Given entries »
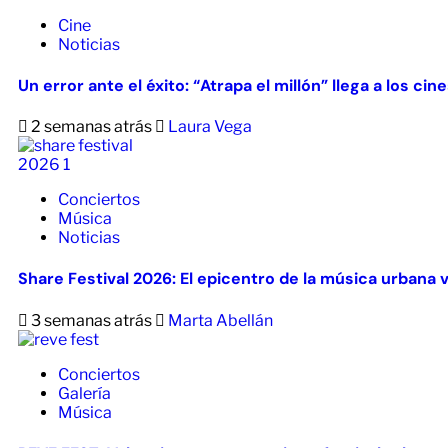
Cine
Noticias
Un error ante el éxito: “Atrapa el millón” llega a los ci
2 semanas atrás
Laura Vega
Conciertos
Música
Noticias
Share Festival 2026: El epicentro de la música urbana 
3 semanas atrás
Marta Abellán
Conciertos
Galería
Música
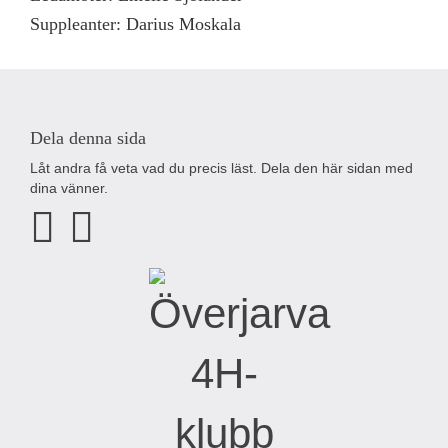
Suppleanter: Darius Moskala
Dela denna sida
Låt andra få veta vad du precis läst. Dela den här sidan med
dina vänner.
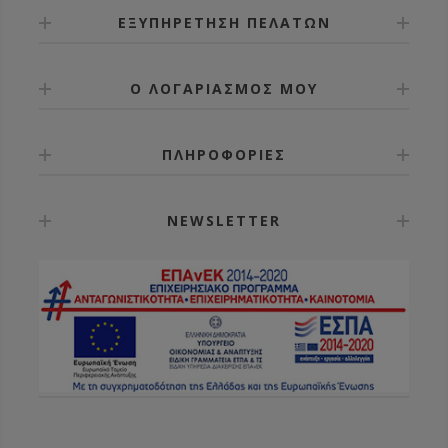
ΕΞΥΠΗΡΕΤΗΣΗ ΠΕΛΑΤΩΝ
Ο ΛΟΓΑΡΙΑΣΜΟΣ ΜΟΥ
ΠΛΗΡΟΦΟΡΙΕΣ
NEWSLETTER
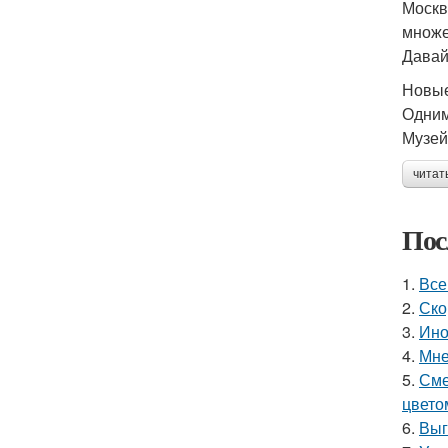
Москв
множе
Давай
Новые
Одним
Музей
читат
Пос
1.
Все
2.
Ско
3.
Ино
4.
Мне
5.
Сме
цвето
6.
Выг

What you should do » Please produce an exact copy of all the material, leaving out the pictures.

Task response »
Cine
Noticias
Un error ante el éxito: “Atrapa el millón” llega a los ci
2 semanas atrás
Laura Vega
Conciertos
Música
Noticias
Share Festival 2026: El epicentro de la música urbana 
3 semanas atrás
Marta Abellán
Conciertos
Galería
Música
Suppleanter: Darius Moskala
Dela denna sida
Låt andra få veta vad du precis läst. Dela den här sidan med
dina vänner.
ΕΞΥΠΗΡΕΤΗΣΗ ΠΕΛΑΤΩΝ
Ο ΛΟΓΑΡΙΑΣΜΟΣ ΜΟΥ
ΠΛΗΡΟΦΟΡΙΕΣ
NEWSLETTER
Москв
множе
Давай
Новые
Одним
Музей
читат
Пос
1.
Все
2.
Ско
3.
Ино
4.
Мне
5.
Сме
цвето
6.
Выг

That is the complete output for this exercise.